My answer is in large part an expansion on Old Brixtonian’s comment.
As he says, the first sentence contains an error (perhaps merely typographical): “how is it what” should be “how is it that.” As written, it is nonsense. But your understanding is correct that the intended meaning is
If they had really …, why are there …
The second example is a mess.
I agree that story is important but what is story.
Ignoring the missing article before the second “story,” this sentence uses the word “story” in two different meanings. As a result, it makes no sense: how can you agree that something is important if you do not know what that something is. The intended thought is
I do not agree that the plot is important to a story.
The phrase “I agree but” is a way to state partial agreement at best. Here the following sentences make it clear that the speaker does not agree at all.

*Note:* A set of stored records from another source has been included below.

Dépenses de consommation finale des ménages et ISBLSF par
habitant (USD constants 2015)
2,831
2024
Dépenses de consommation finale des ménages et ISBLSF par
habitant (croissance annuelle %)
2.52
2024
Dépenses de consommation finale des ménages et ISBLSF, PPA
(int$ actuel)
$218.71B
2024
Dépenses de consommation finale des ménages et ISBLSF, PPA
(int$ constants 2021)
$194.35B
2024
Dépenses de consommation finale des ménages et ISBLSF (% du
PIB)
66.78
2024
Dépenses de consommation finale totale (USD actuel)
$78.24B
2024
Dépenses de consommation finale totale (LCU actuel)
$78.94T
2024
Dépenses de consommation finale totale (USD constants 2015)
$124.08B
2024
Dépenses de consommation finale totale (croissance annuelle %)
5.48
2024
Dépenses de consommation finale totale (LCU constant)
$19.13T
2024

The intended meaning of the third sentence is expressed very unclearly. It could be construed to mean that the number of plots that have been used by many story tellers is very small. In context of course, it is obvious that this construction is wrong. What is intended is something like:
Few if any stories have a basic plot that is original. How many stories are variations on “boy meets girl; boy loses girl; boy gets girl”?
The conclusion is not even a real conclusion but rather a meaningless question:
If it is not just what happened, is it how what happened happened?

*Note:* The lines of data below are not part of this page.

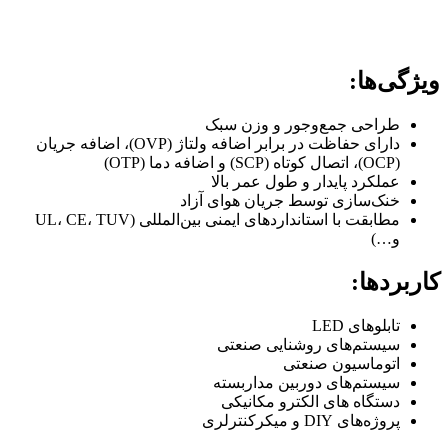
ویژگی‌ها:
طراحی جمع‌وجور و وزن سبک
دارای حفاظت در برابر اضافه ولتاژ (OVP)، اضافه جریان
(OCP)، اتصال کوتاه (SCP) و اضافه دما (OTP)
عملکرد پایدار و طول عمر بالا
خنک‌سازی توسط جریان هوای آزاد
مطابقت با استانداردهای ایمنی بین‌المللی (UL، CE، TUV
و…)
کاربردها:
تابلوهای LED
سیستم‌های روشنایی صنعتی
اتوماسیون صنعتی
سیستم‌های دوربین مداربسته
دستگاه های الکترو مکانیکی
پروژه‌های DIY و میکرکنترلری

We can sense a general thought there, but it is vague. You did well to decipher what you did out of it.
This may have been what the author had in mind.
I do not agree that the bare plot is what makes a story appealing. There are only a small number of plots to work from. It is how the story teller embellishes and elaborates the basic plot that makes a story interesting and appealing.
If that or something similar is what the writer intended, it is a cogent thought lost in a maze of careless expression.